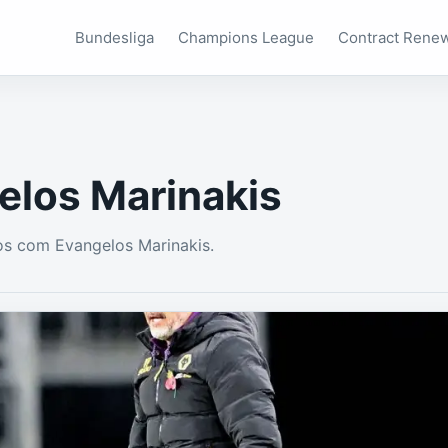
Bundesliga
Champions League
Contract Rene
elos Marinakis
s com Evangelos Marinakis.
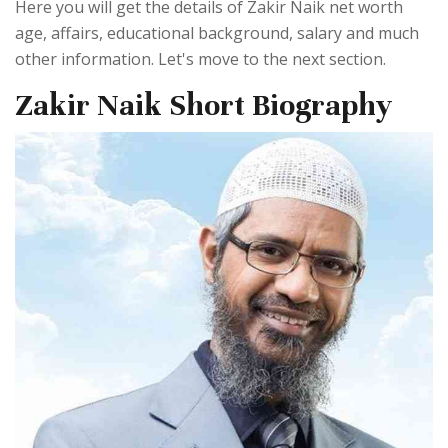
Here you will get the details of Zakir Naik net worth
age, affairs, educational background, salary and much
other information. Let's move to the next section.
Zakir Naik Short Biography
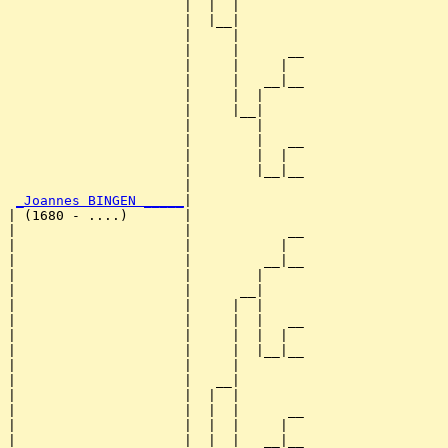
                      |  |  |        

                      |  |__|

                      |     |

                      |     |      __

                      |     |     |  

                      |     |   __|__

                      |     |  |     

                      |     |__|

                      |        |

                      |        |   __

                      |        |  |  

                      |        |__|__

                      |              

_Joannes BINGEN _____
|

| (1680 - ....)       |

|                     |            __

|                     |           |  

|                     |         __|__

|                     |        |     

|                     |      __|

|                     |     |  |

|                     |     |  |   __

|                     |     |  |  |  

|                     |     |  |__|__

|                     |     |        

|                     |   __|

|                     |  |  |

|                     |  |  |      __

|                     |  |  |     |  

|                     |  |  |   __|__
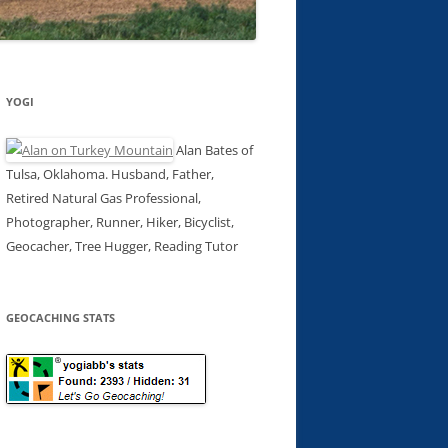
YOGI
Alan Bates of
Tulsa, Oklahoma. Husband, Father,
Retired Natural Gas Professional,
Photographer, Runner, Hiker, Bicyclist,
Geocacher, Tree Hugger, Reading Tutor
GEOCACHING STATS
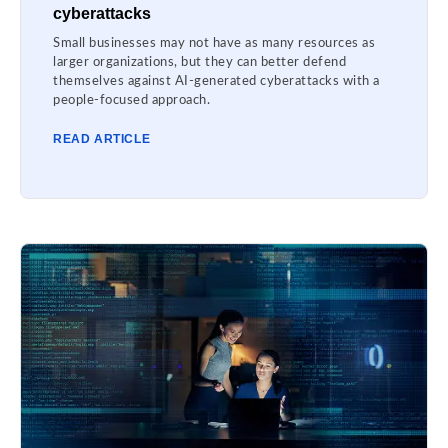
cyberattacks
Small businesses may not have as many resources as
larger organizations, but they can better defend
themselves against AI-generated cyberattacks with a
people-focused approach.
READ ARTICLE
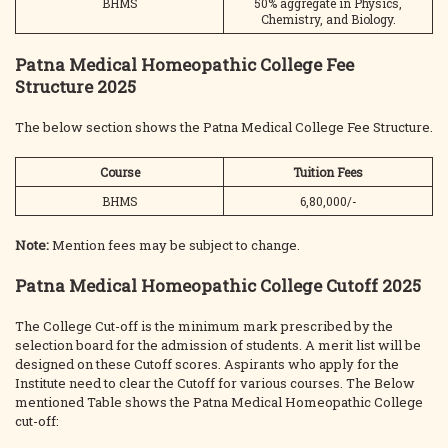
BHMS
50% aggregate in Physics,
Chemistry, and Biology.
Patna Medical Homeopathic College Fee
Structure 2025
The below section shows the Patna Medical College Fee Structure.
Course
Tuition Fees
BHMS
6,80,000/-
Note:
Mention fees may be subject to change.
Patna Medical Homeopathic College Cutoff 2025
The College Cut-off is the minimum mark prescribed by the
selection board for the admission of students. A merit list will be
designed on these Cutoff scores. Aspirants who apply for the
Institute need to clear the Cutoff for various courses. The Below
mentioned Table shows the Patna Medical Homeopathic College
cut-off:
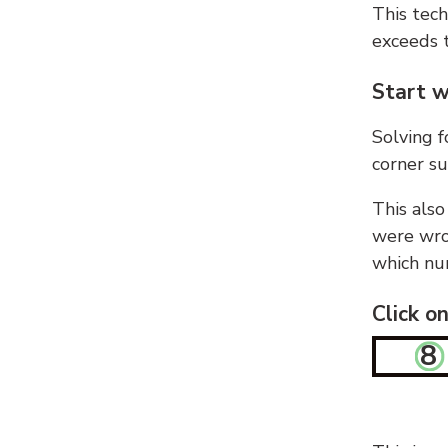
This tech
exceeds t
Start w
Solving f
corner su
This also
were wron
which nu
Click o
8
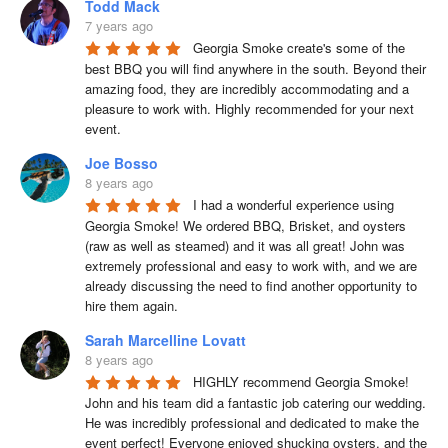
Todd Mack
7 years ago
Georgia Smoke create's some of the 
best BBQ you will find anywhere in the south. Beyond their 
amazing food, they are incredibly accommodating and a 
pleasure to work with. Highly recommended for your next 
event.
Joe Bosso
8 years ago
I had a wonderful experience using 
Georgia Smoke! We ordered BBQ, Brisket, and oysters 
(raw as well as steamed) and it was all great! John was 
extremely professional and easy to work with, and we are 
already discussing the need to find another opportunity to 
hire them again.
Sarah Marcelline Lovatt
8 years ago
HIGHLY recommend Georgia Smoke! 
John and his team did a fantastic job catering our wedding. 
He was incredibly professional and dedicated to make the 
event perfect! Everyone enjoyed shucking oysters, and the 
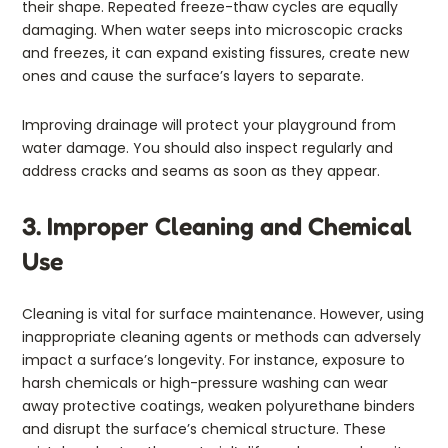
their shape. Repeated freeze-thaw cycles are equally
damaging. When water seeps into microscopic cracks
and freezes, it can expand existing fissures, create new
ones and cause the surface’s layers to separate.
Improving drainage will protect your playground from
water damage. You should also inspect regularly and
address cracks and seams as soon as they appear.
3. Improper Cleaning and Chemical
Use
Cleaning is vital for surface maintenance. However, using
inappropriate cleaning agents or methods can adversely
impact a surface’s longevity. For instance, exposure to
harsh chemicals or high-pressure washing can wear
away protective coatings, weaken polyurethane binders
and disrupt the surface’s chemical structure. These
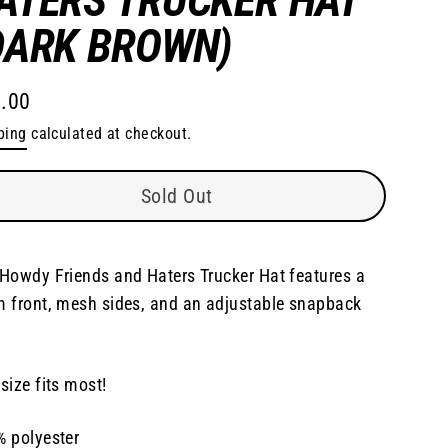
DARK BROWN)
.00
lar
ping
calculated at checkout.
e
Sold Out
Howdy Friends and Haters Trucker Hat features a
 front, mesh sides, and an adjustable snapback
size fits most!
 polyester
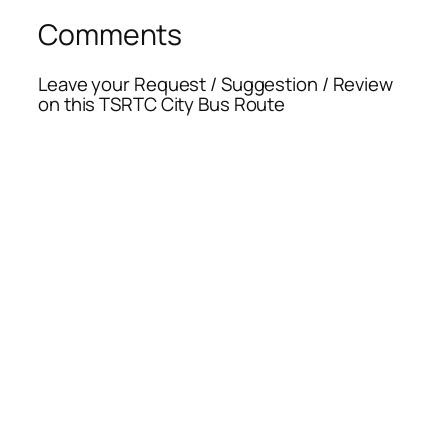
Comments
Leave your Request / Suggestion / Review
on this TSRTC City Bus Route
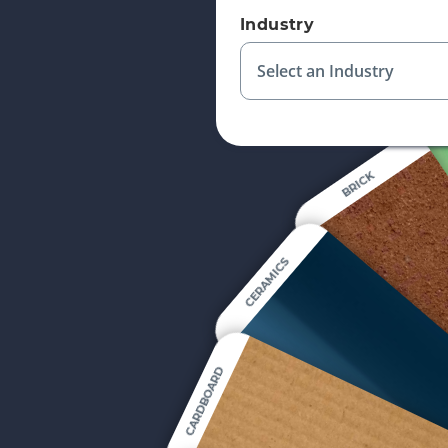
Industry
Select an Industry
BRICK
CERAMICS
CARDBOARD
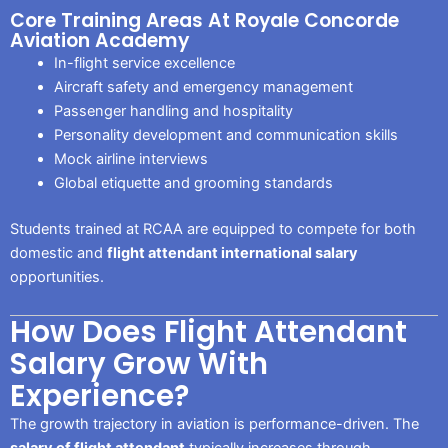
Core Training Areas At Royale Concorde
Aviation Academy
In-flight service excellence
Aircraft safety and emergency management
Passenger handling and hospitality
Personality development and communication skills
Mock airline interviews
Global etiquette and grooming standards
Students trained at RCAA are equipped to compete for both
domestic and
flight attendant international salary
opportunities.
How Does Flight Attendant
Salary Grow With
Experience?
The growth trajectory in aviation is performance-driven. The
salary of flight attendant
typically increases through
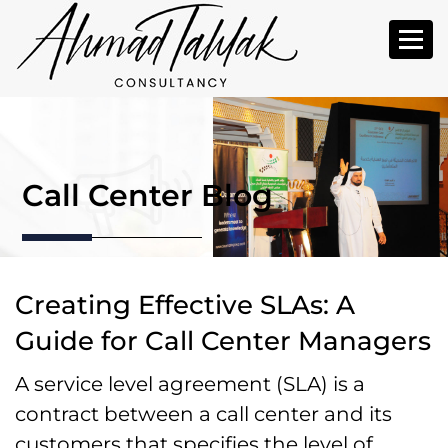
Call Center Blog
Creating Effective SLAs: A
Guide for Call Center Managers
A service level agreement (SLA) is a
contract between a call center and its
customers that specifies the level of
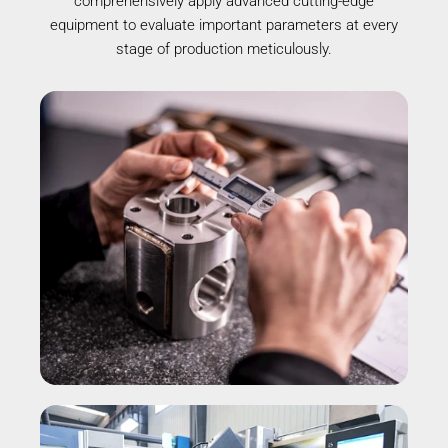
comprehensively apply advanced cutting-edge
equipment to evaluate important parameters at every
stage of production meticulously.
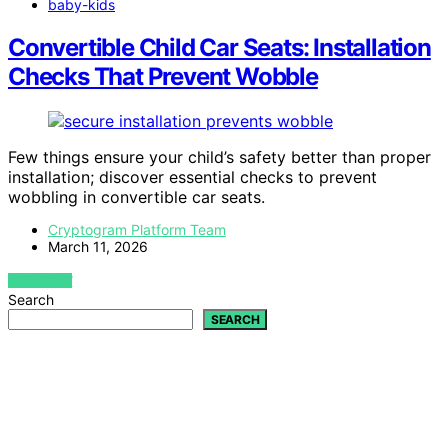
baby-kids
Convertible Child Car Seats: Installation
Checks That Prevent Wobble
Few things ensure your child’s safety better than proper
installation; discover essential checks to prevent
wobbling in convertible car seats.
Cryptogram Platform Team
March 11, 2026
VIEW POST
Search
SEARCH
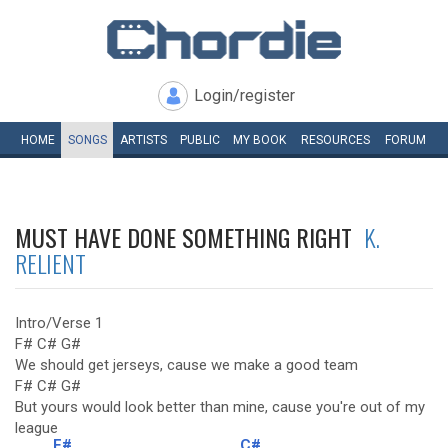
Login/register
HOME
SONGS
ARTISTS
PUBLIC
MY
BOOK
RESOURCES
FORUM
MUST HAVE DONE SOMETHING RIGHT
K.
RELIENT
Intro/Verse 1
F# C# G#
We should get jerseys, cause we make a good team
F# C# G#
But yours would look better than mine, cause you're out of my
league
F#
C#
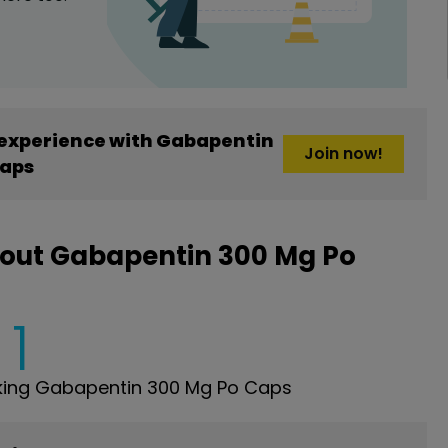
experience with Gabapentin
Join now!
Caps
bout Gabapentin 300 Mg Po
1
king Gabapentin 300 Mg Po Caps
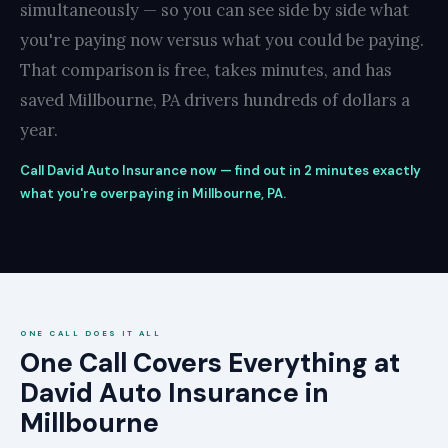
simultaneously — so you can see side by side what
you're paying now versus what you could be paying.
That comparison is free, takes minutes, and has
saved Millbourne, PA drivers hundreds of dollars a
year.
Call David Auto Insurance now — find out in 2 minutes exactly
what you're overpaying in Millbourne, PA.
ONE CALL DOES IT ALL
One Call Covers Everything at
David Auto Insurance in
Millbourne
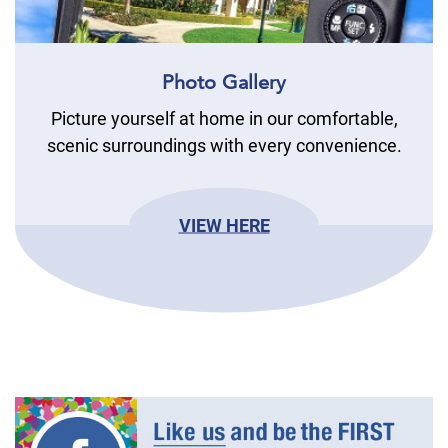
Photo Gallery
Picture yourself at home in our comfortable,
scenic surroundings with every convenience.
VIEW HERE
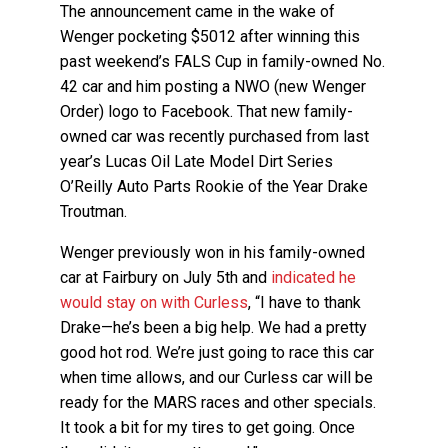
The announcement came in the wake of
Wenger pocketing $5012 after winning this
past weekend’s FALS Cup in family-owned No.
42 car and him posting a NWO (new Wenger
Order) logo to Facebook. That new family-
owned car was recently purchased from last
year’s Lucas Oil Late Model Dirt Series
O’Reilly Auto Parts Rookie of the Year Drake
Troutman.
Wenger previously won in his family-owned
car at Fairbury on July 5th and
indicated he
would stay on with Curless
, “I have to thank
Drake—he’s been a big help. We had a pretty
good hot rod. We’re just going to race this car
when time allows, and our Curless car will be
ready for the MARS races and other specials.
It took a bit for my tires to get going. Once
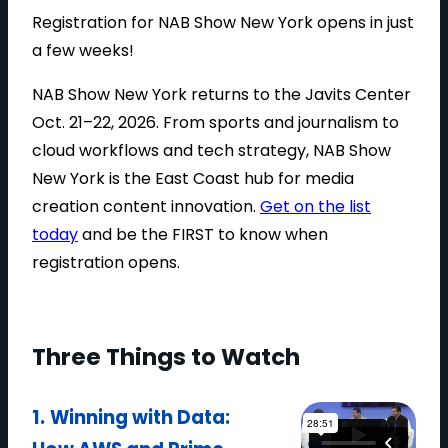
H
Registration for NAB Show New York opens in just
E
a few weeks!
P
NAB Show New York returns to the Javits Center
G
Oct. 21–22, 2026. From sports and journalism to
A
cloud workflows and tech strategy, NAB Show
T
New York is the East Coast hub for media
O
creation content innovation.
Get on the list
U
today
and be the FIRST to know when
R
registration opens.
T
E
E
D
Three Things to Watch
U
P
1.
Winning with Data:
A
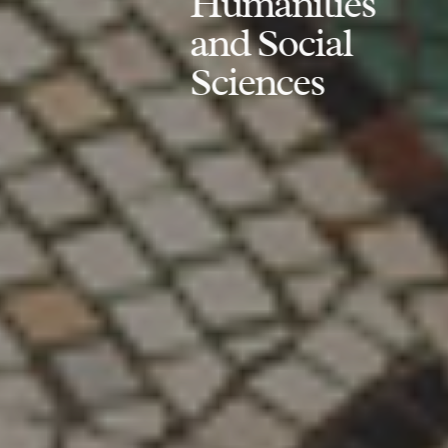
Humanities
and Social
Sciences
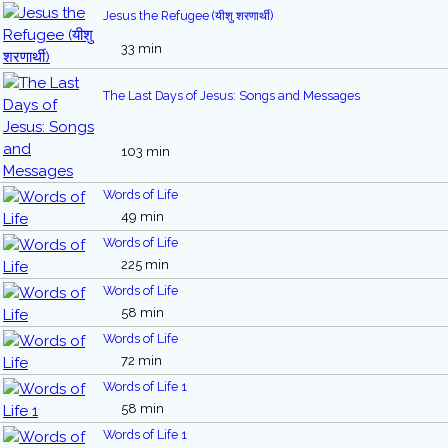
Jesus the Refugee (यीशु शरणार्थी)
33 min
The Last Days of Jesus: Songs and Messages
103 min
Words of Life
49 min
Words of Life
225 min
Words of Life
58 min
Words of Life
72 min
Words of Life 1
58 min
Words of Life 1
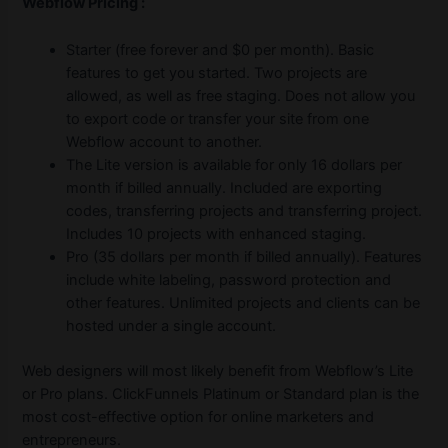
Webflow Pricing :
Starter (free forever and $0 per month). Basic
features to get you started. Two projects are
allowed, as well as free staging. Does not allow you
to export code or transfer your site from one
Webflow account to another.
The Lite version is available for only 16 dollars per
month if billed annually. Included are exporting
codes, transferring projects and transferring project.
Includes 10 projects with enhanced staging.
Pro (35 dollars per month if billed annually). Features
include white labeling, password protection and
other features. Unlimited projects and clients can be
hosted under a single account.
Web designers will most likely benefit from Webflow’s Lite
or Pro plans. ClickFunnels Platinum or Standard plan is the
most cost-effective option for online marketers and
entrepreneurs.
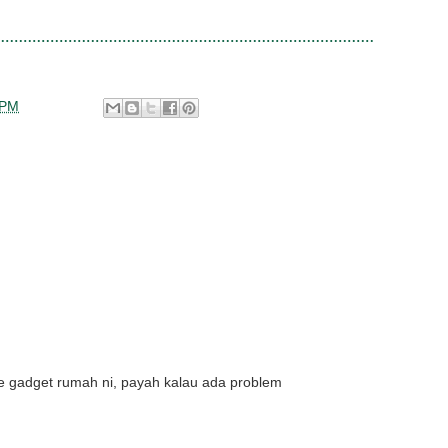
 PM
e gadget rumah ni, payah kalau ada problem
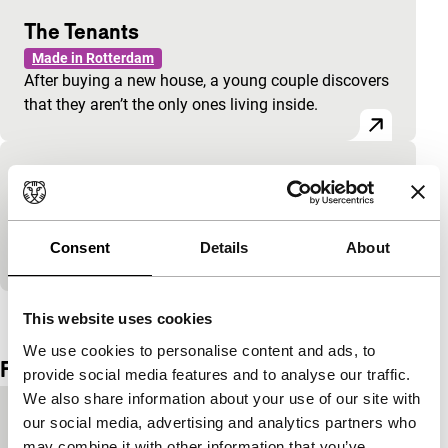
The Tenants
Made in Rotterdam
After buying a new house, a young couple discovers
that they aren’t the only ones living inside.
Bo Dancing
Made in Rotterdam
Bo dances, from MTV moves to meditative
Consent
Details
About
contemplation.
View the entire programme
This website uses cookies
We use cookies to personalise content and ads, to
Film details
provide social media features and to analyse our traffic.
We also share information about your use of our site with
Country of
Netherlands
our social media, advertising and analytics partners who
production
may combine it with other information that you’ve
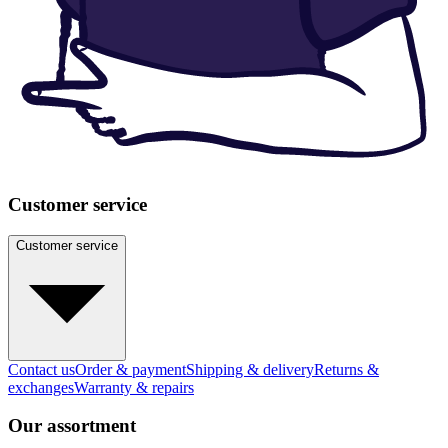
Customer service
Customer service
Contact us
Order & payment
Shipping & delivery
Returns &
exchanges
Warranty & repairs
Our assortment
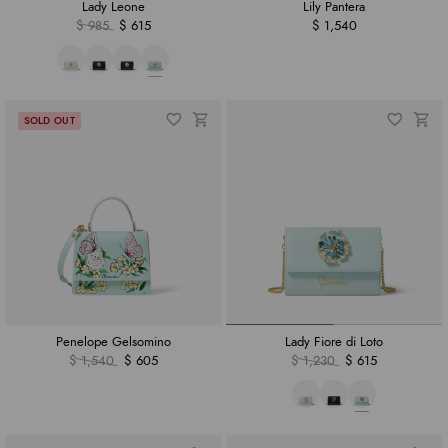
Lady Leone
Lily Pantera
$ 985
$ 615
$ 1,540
Penelope Gelsomino
Lady Fiore di Loto
$ 1,540
$ 605
$ 1,230
$ 615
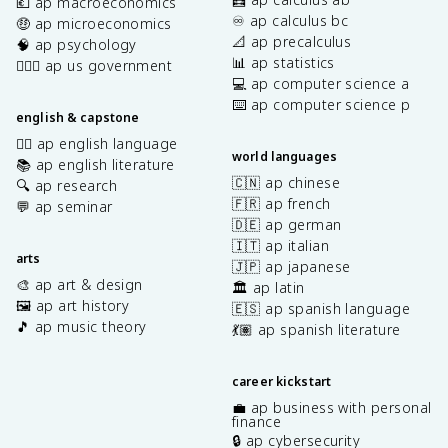
💶 ap macroeconomics
♾️ ap calculus bc
🤑 ap microeconomics
📐 ap precalculus
🧠 ap psychology
📊 ap statistics
👩🏾‍⚖️ ap us government
💻 ap computer science a
⌨️ ap computer science p
english & capstone
✍🏽 ap english language
world languages
📚 ap english literature
🇨🇳 ap chinese
🔍 ap research
🇫🇷 ap french
💬 ap seminar
🇩🇪 ap german
🇮🇹 ap italian
arts
🇯🇵 ap japanese
🎨 ap art & design
🏛️ ap latin
🖼️ ap art history
🇪🇸 ap spanish language
🎵 ap music theory
💃🏽 ap spanish literature
career kickstart
💼 ap business with personal
finance
🔒 ap cybersecurity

- **PROBLEM TO SOLVE**
Filter the entries above down to the lines that contain "Georgia".

- **COMPLETED TASK**
Georgia Smoke create's some of the 
Georgia Smoke! We ordered BBQ, Brisket, and oysters 
HIGHLY recommend Georgia Smoke! 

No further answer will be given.